--- Source material ---
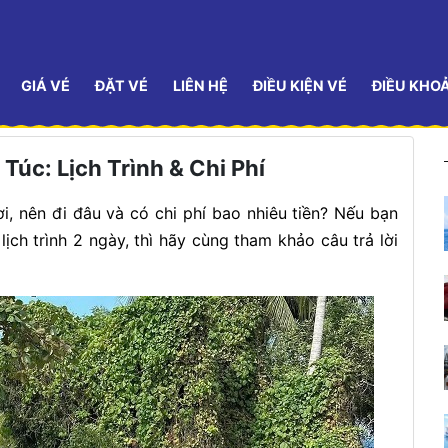
GIÁ VÉ
ĐẶT VÉ
LIÊN HỆ
ĐIỀU KIỆN VÉ
ĐIỀU KHO
Túc: Lịch Trình & Chi Phí
i, nên đi đâu và có chi phí bao nhiêu tiền? Nếu bạn
ch trình 2 ngày, thì hãy cùng tham khảo câu trả lời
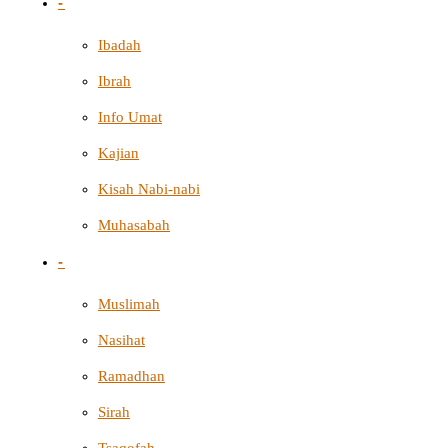
-
Ibadah
Ibrah
Info Umat
Kajian
Kisah Nabi-nabi
Muhasabah
-
Muslimah
Nasihat
Ramadhan
Sirah
Tsaqofah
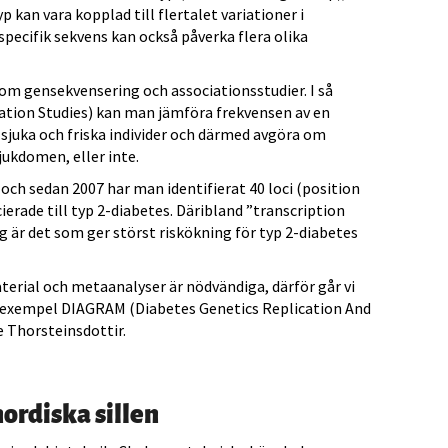
 kan vara kopplad till flertalet variationer i
specifik sekvens kan också påverka flera olika
nom gensekvensering och associationsstudier. I så
tion Studies) kan man jämföra frekvensen av en
n sjuka och friska individer och därmed avgöra om
jukdomen, eller inte.
och sedan 2007 har man identifierat 40 loci (position
erade till typ 2-diabetes. Däribland ”transcription
ag är det som ger störst riskökning för typ 2-diabetes
aterial och metaanalyser är nödvändiga, därför går vi
 exempel DIAGRAM (Diabetes Genetics Replication And
 Thorsteinsdottir.
ordiska sillen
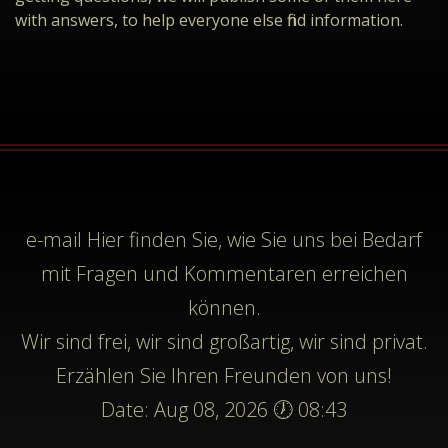
with answers, to help everyone else find information.
e-mail
Hier finden Sie, wie Sie uns bei Bedarf
mit Fragen und Kommentaren erreichen
können.
Wir sind frei, wir sind großartig, wir sind privat.
Erzählen Sie Ihren Freunden von uns!
Date: Aug 08, 2026 🕖 08:43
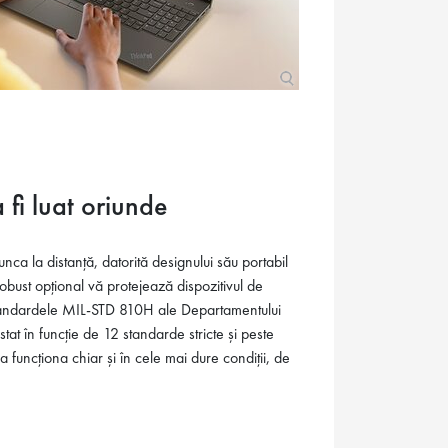
 fi luat oriunde
ca la distanță, datorită designului său portabil
 robust opțional vă protejează dispozitivul de
te standardele MIL-STD 810H ale Departamentului
stat în funcție de 12 standarde stricte și peste
a funcționa chiar și în cele mai dure condiții, de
---
• Work order: Please show every line of the records that holds the word "till".

• Problem solution:
 kan vara kopplad till flertalet variationer i
erade till typ 2-diabetes. Däribland ”transcription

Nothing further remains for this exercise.